Your objective: For the entries below, the result should be an exact transcription of the lines from the one with "expresión común. En" up to and including the one with "de comunicación y", and only those.
=== Begin Enclosure ===
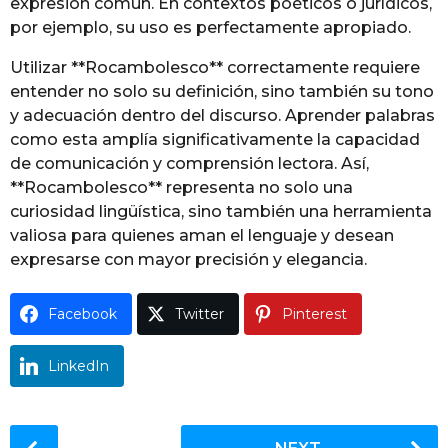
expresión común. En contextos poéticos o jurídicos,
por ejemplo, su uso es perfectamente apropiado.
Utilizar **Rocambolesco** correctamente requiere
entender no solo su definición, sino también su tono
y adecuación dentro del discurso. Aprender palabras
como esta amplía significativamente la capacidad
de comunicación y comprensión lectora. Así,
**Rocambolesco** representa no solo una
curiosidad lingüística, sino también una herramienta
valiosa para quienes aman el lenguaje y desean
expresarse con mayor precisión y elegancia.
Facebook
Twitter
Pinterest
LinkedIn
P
=== End Enclosure ===
=== Begin Enclosure ===
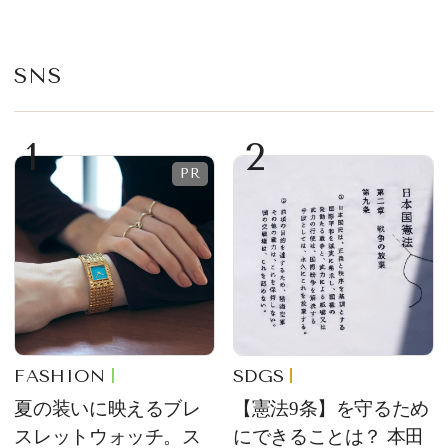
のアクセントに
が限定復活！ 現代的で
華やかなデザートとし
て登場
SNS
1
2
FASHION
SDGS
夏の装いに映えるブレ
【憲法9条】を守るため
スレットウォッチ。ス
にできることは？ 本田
=== End Enclosure ===
Exercise result:
expresión común. En contextos poéticos o jurídicos,
por ejemplo, su uso es perfectamente apropiado.
Utilizar **Rocambolesco** correctamente requiere
entender no solo su definición, sino también su tono
y adecuación dentro del discurso. Aprender palabras
como esta amplía significativamente la capacidad
de comunicación y comprensión lectora. Así,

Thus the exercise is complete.